The role of peer-reviewers in checking supporting information
Laurent Gatto
About me
- Have reviewed for Proteomics, Bioinformatics, BMC Genomics, BMC Research Notes, Expert Reviews in Proteomics, Journal of Proteomics, F1000Research, PeerJ, Journal of Open Research Software, Journal of Proteome Research, ISMB/ECCB conference, MRC funding body.
- By no means a highly regarded reference in peer review.
- Good with data, data analysis and computer stuff. Open scientist. More details here.
My responsibility as a reviewer
- Accept sound/valid research and provide constuctive comments
Hence
- Focus firstly on the validity of the research by inspecting the
data
, software
and method
. If the methods and/or data fail, the rest is meaningless.
(I don’t see novely, relevance, news-worthyness as my business as a reviewer. I leave that to the editor.)
Quick survey
Reviewing data/software/methods: is this asking too much from reviewers?
The above implies that
Review can be very quick
If no data/software are available, there can’t be any review.
Are data/software/method accessible, understandable, reproducible? If so, we have done a big step towards open science and reproducible research.
How much should we invest? (1)
- As a reviewer, I commit to make a reasonable effort to find the data, understand it, install the software, run the software, debug any issues, …
- I also know my strengths and weaknesses, and will review accordingly. For example, I consider myself reasonably well skilled in data analysis and software. If I struggle to install and run the software or understand the analysis, I will assume that many will struggle too.
How much should we invest? (2)
- Molecular biology is not a strength, and I will have to either read some background, or acknowledge my weakness.
- Note that it’s not only up to me (or, it shouldn’t be). Modern biology is multi-faceted, conducted by teams, and can’t be expected to be reviewed completely by a single person.
Tips (1): availability
- no data, no review
- no software, no review
- no meta-data, no review
- no reasonable methods description, no review
- impossible to reproduce any of it, no review
Timing: 1 - 10 minutes
Tips (2): do numbers match?
- Experimental design: 2 groups, 3 replicates, but
- Data files or columns: not a multiple of 6!
I also look at the file names; is there are consistent naming convention?
Tips (5): license
Open science is not only about accessing outputs for free (as in beer), but for free (as in speech), i.e. in a way that allows to re-use.

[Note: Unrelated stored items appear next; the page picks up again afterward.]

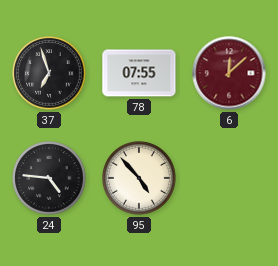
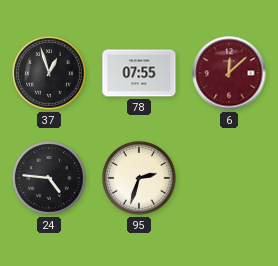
37: 6:57 -> 12:57
95: 4:53 -> 2:33
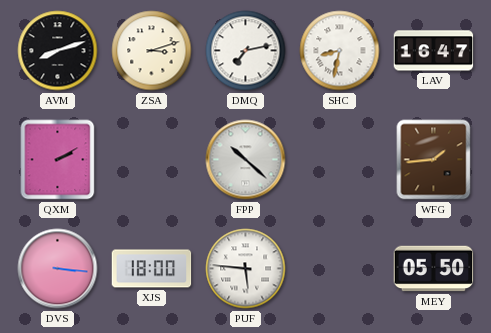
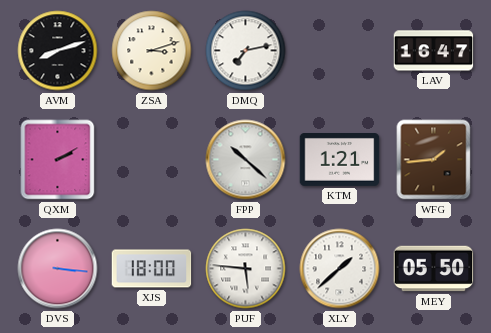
SHC: 8:32 -> none
KTM: none -> 1:21
XLY: none -> 1:38
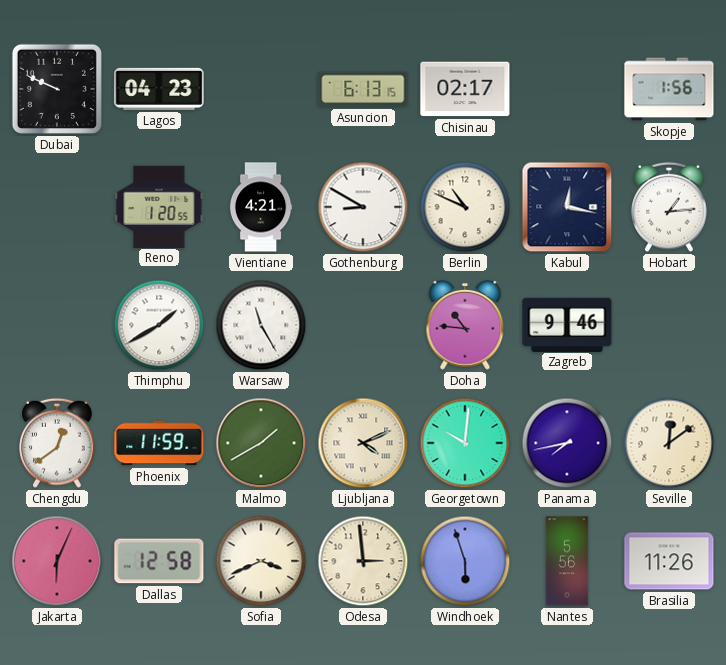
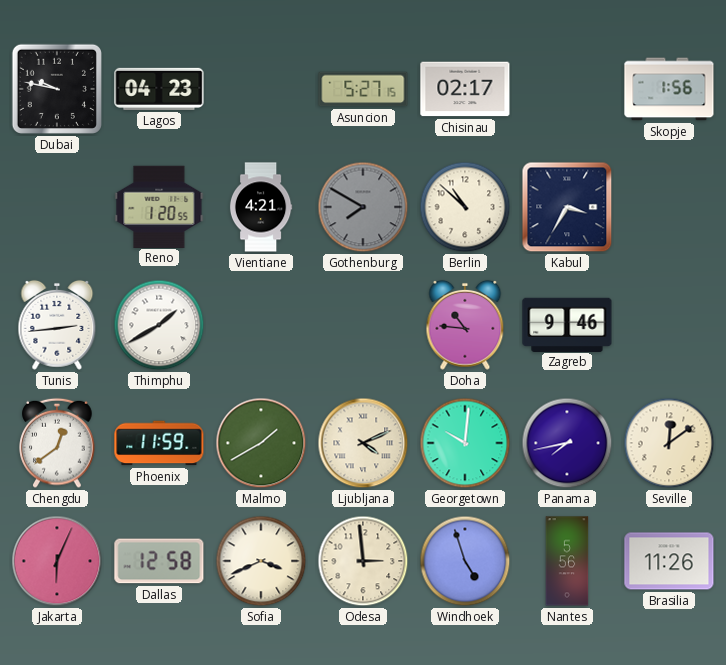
Dubai: 9:49 -> 9:47
Asuncion: 6:13 -> 5:27
Gothenburg: 8:50 -> 7:50
Gothenburg dial: white -> grey
Berlin: 10:49 -> 10:52
Kabul: 12:17 -> 3:35
Hobart: 1:14 -> none
Tunis: none -> 2:44
Warsaw: 11:25 -> none
Windhoek: 5:57 -> 4:57
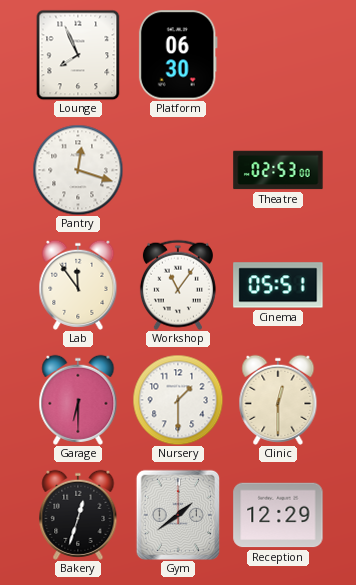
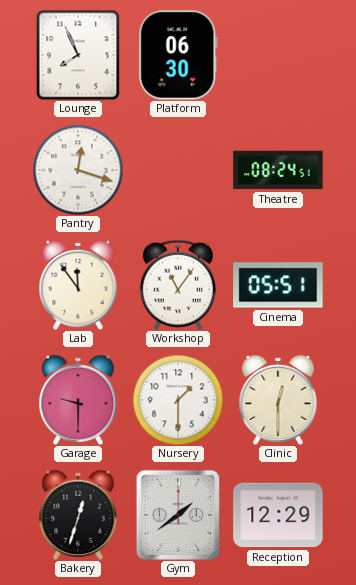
Theatre: 02:53 -> 08:24
Garage: 6:30 -> 9:30
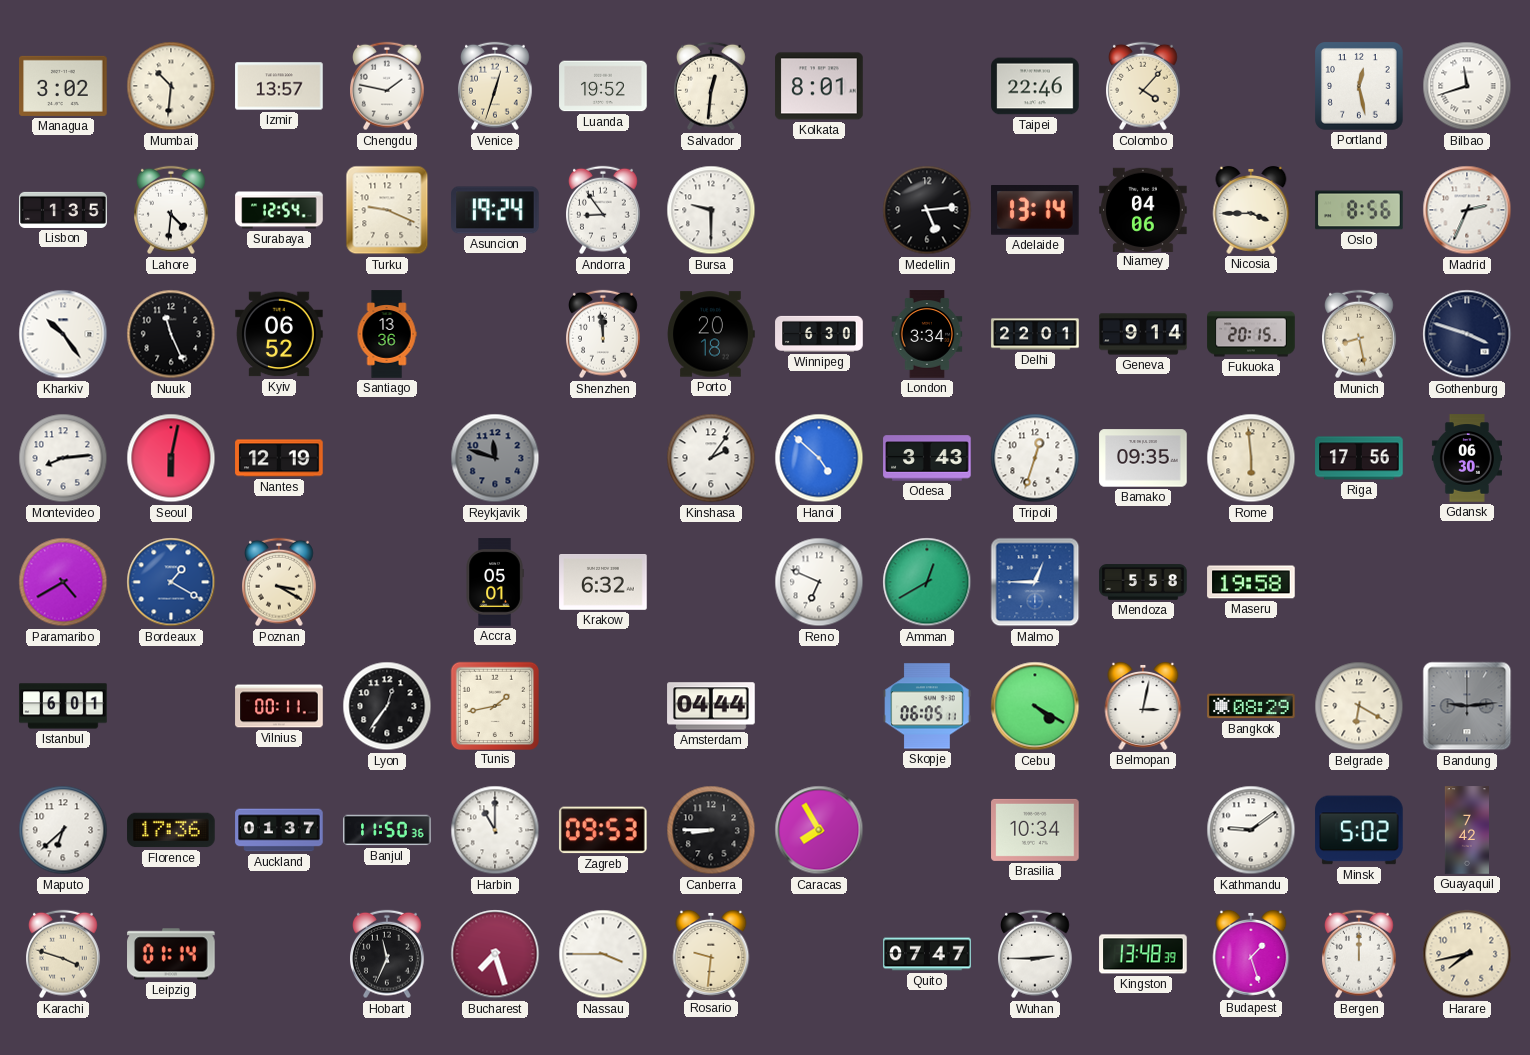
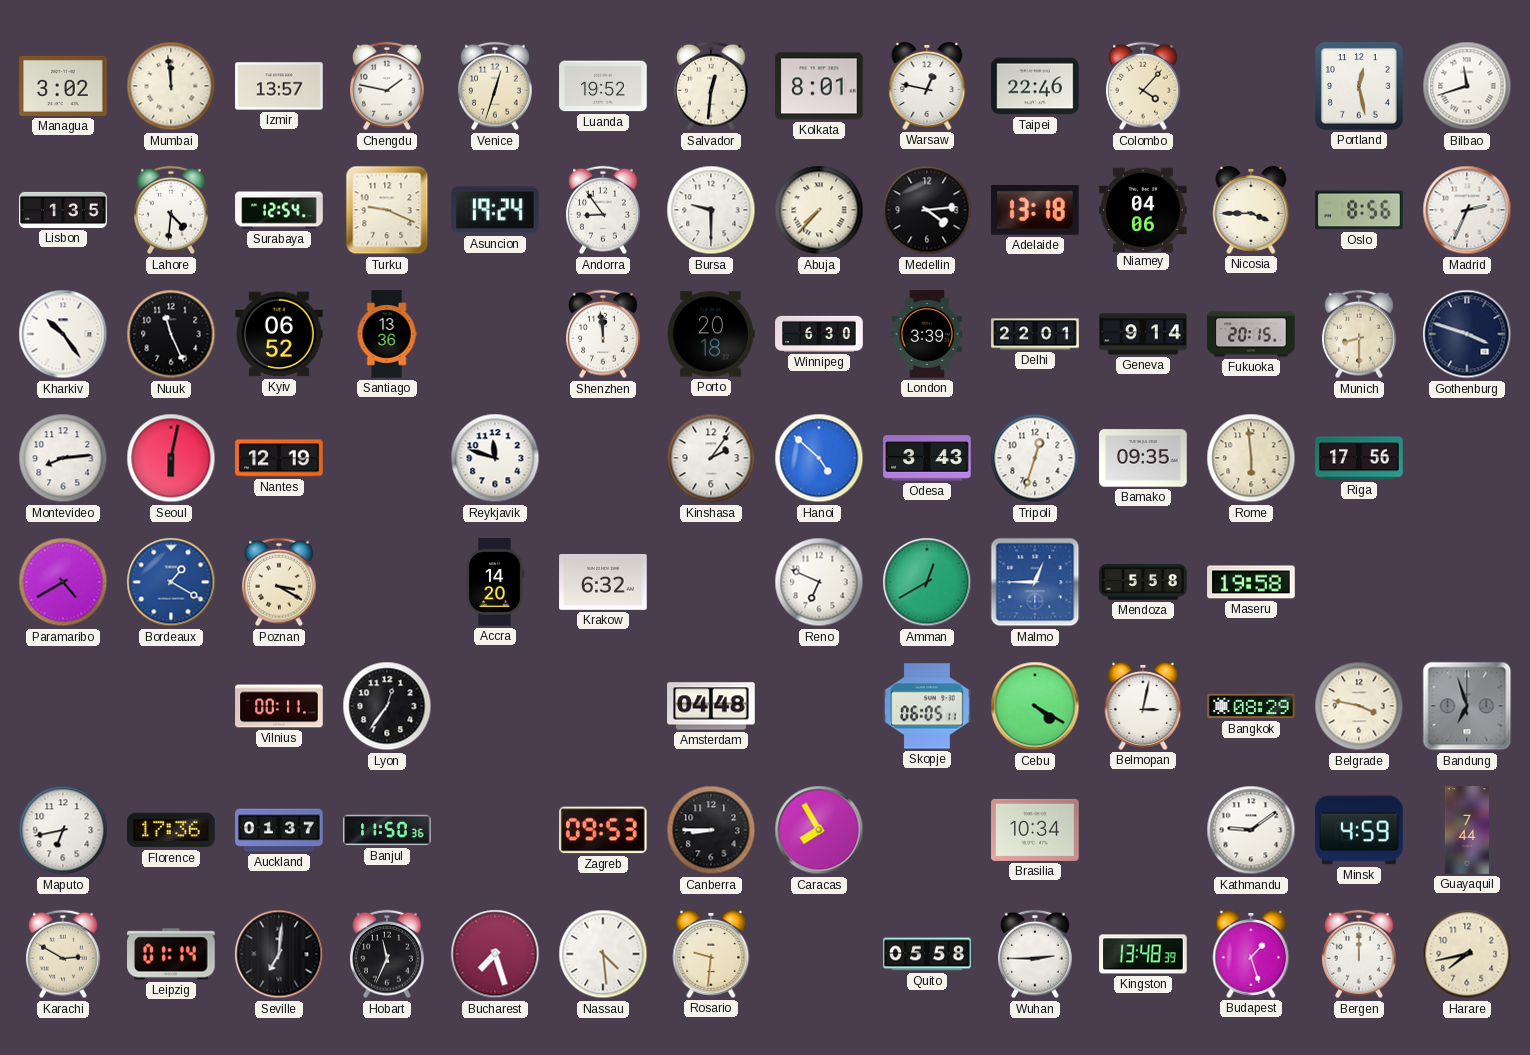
Mumbai: 10:31 -> 11:59
Warsaw: none -> 12:47
Abuja: none -> 7:37
Medellin: 5:14 -> 4:14
Adelaide: 13:14 -> 13:18
London: 3:34 -> 3:39
Munich: 8:28 -> 8:30
Reykjavik dial: grey -> white
Gdansk: 06:30 -> none
Accra: 05:01 -> 14:20
Istanbul: 6:01 -> none
Tunis: 1:43 -> none
Amsterdam: 04:44 -> 04:48
Belgrade: 6:20 -> 3:47
Bandung: 9:14 -> 6:57
Maputo: 6:38 -> 6:43
Harbin: 11:00 -> none
Minsk: 5:02 -> 4:59
Guayaquil: 7:42 -> 7:44
Karachi: 3:48 -> 2:50
Seville: none -> 7:01
Nassau: 3:45 -> 4:29
Quito: 07:47 -> 05:58
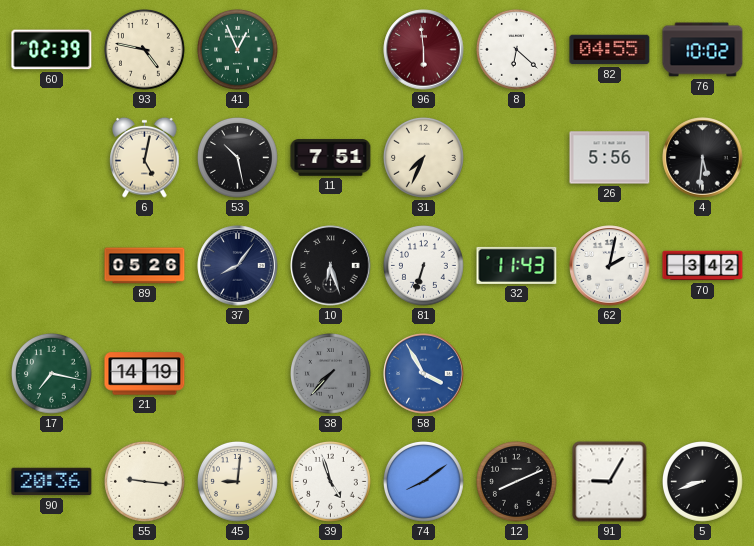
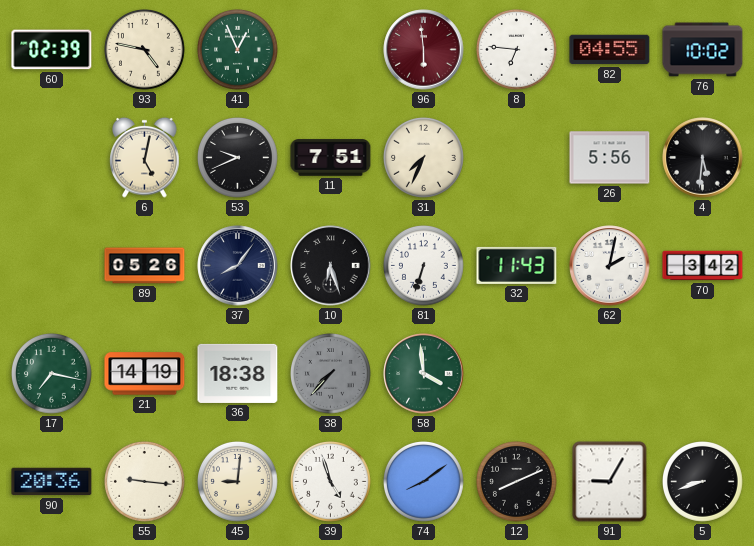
8: 6:22 -> 6:46
53: 10:28 -> 9:41
36: none -> 18:38
58: 3:55 -> 3:59
58 dial: blue -> green
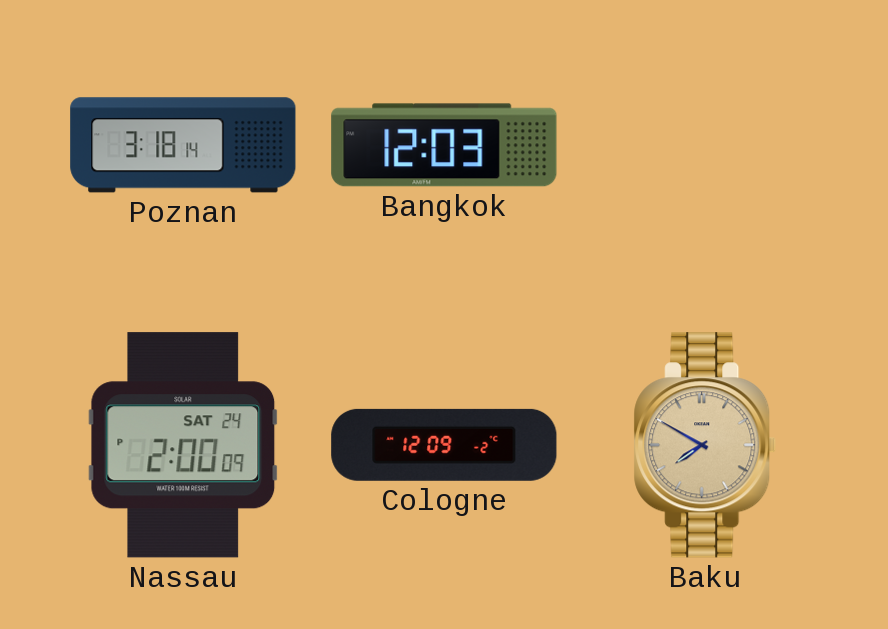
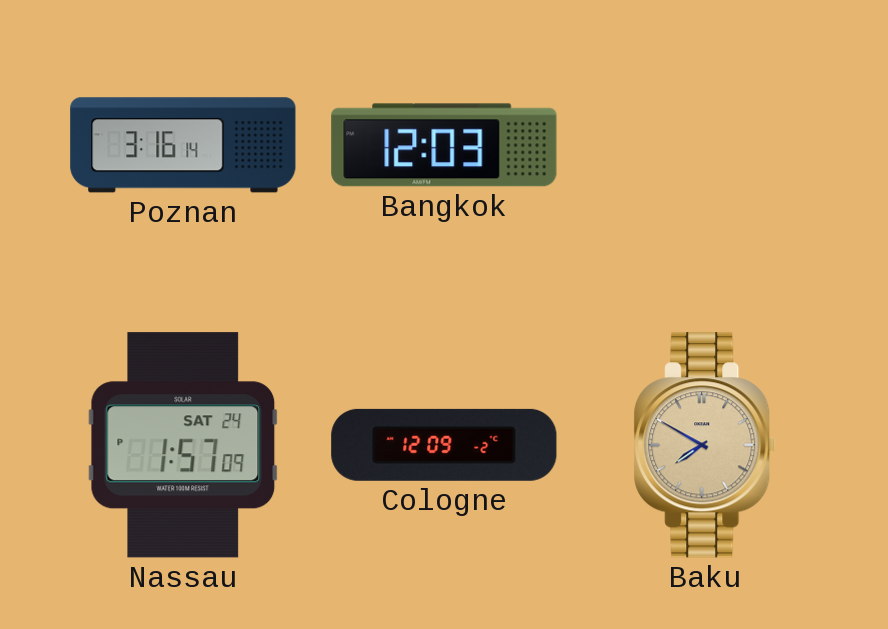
Poznan: 3:18 -> 3:16
Nassau: 2:00 -> 1:57
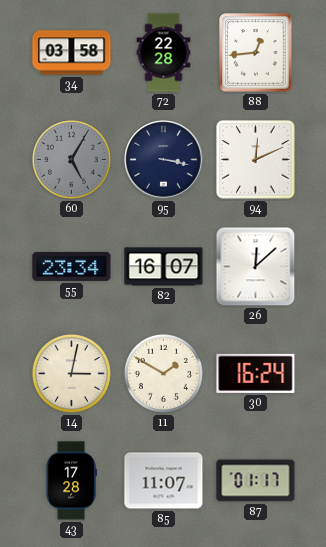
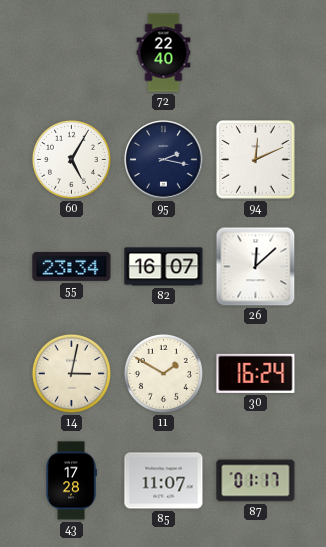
34: 03:58 -> none
72: 22:28 -> 22:40
88: 12:44 -> none
60 dial: grey -> white
95: 3:17 -> 2:17
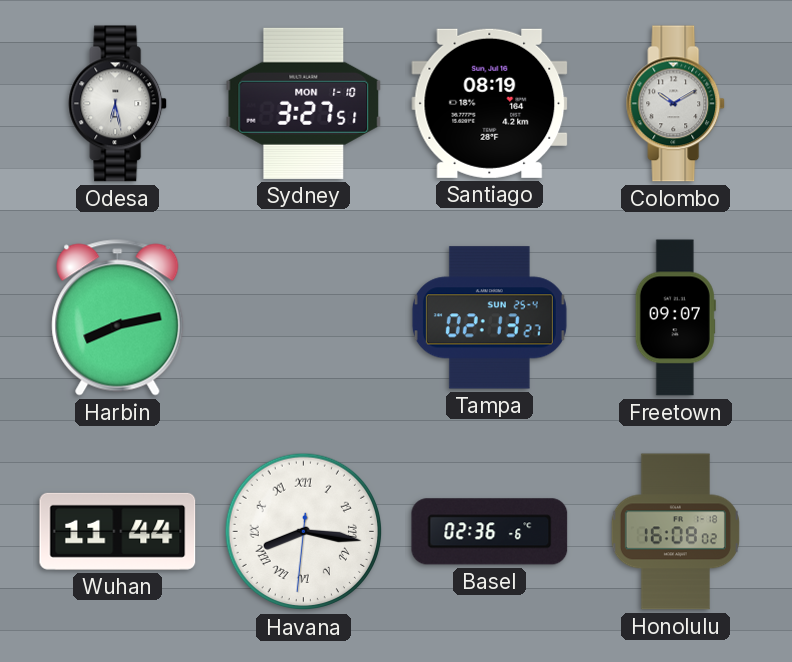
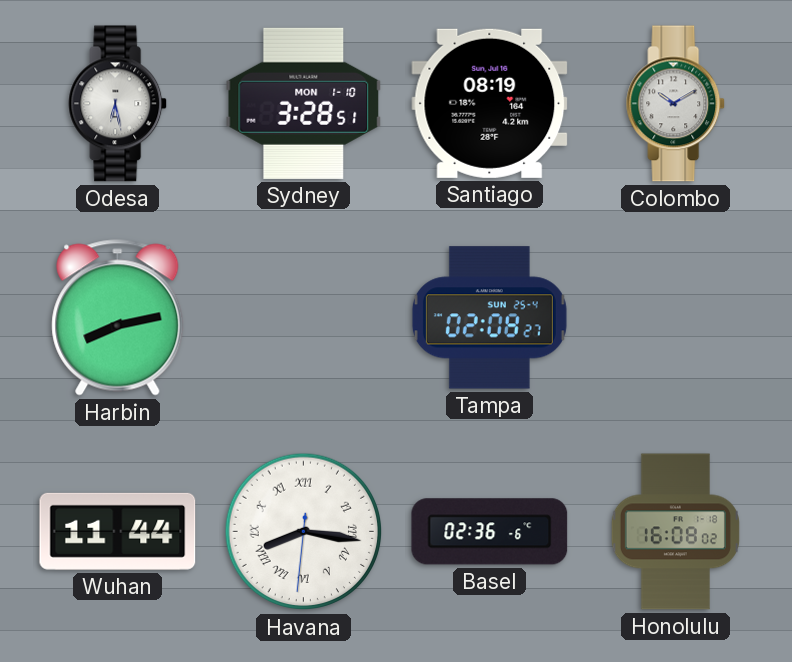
Sydney: 3:27 -> 3:28
Tampa: 02:13 -> 02:08
Freetown: 09:07 -> none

If you share anything, make sure users are allowed to re-use it, and are aware of the terms under which they can re-use it.
Examples: CC-BY, CC0, GPL, BSD, …
NB: Ask you default data repository about licensing. You might be surprised!
Quick survey (2)
- Is this asking too much?
- Who would like to see this done systematically?
- Who does this in their peer review activities?
Quick survey (3)
- Is this asking too much?
- Who would like to see this done systematically?
- Who does this in their peer review activities?
The real question: who applies these principles when they prepare data?
Data/software citation
As somebody who values data, software and methods, I will make every effort to make sure that these are cited when reviewing papers.
How to cite software/data
- A paper describing the software/data
- A DOI for the software (from zenodo or figshare, for example)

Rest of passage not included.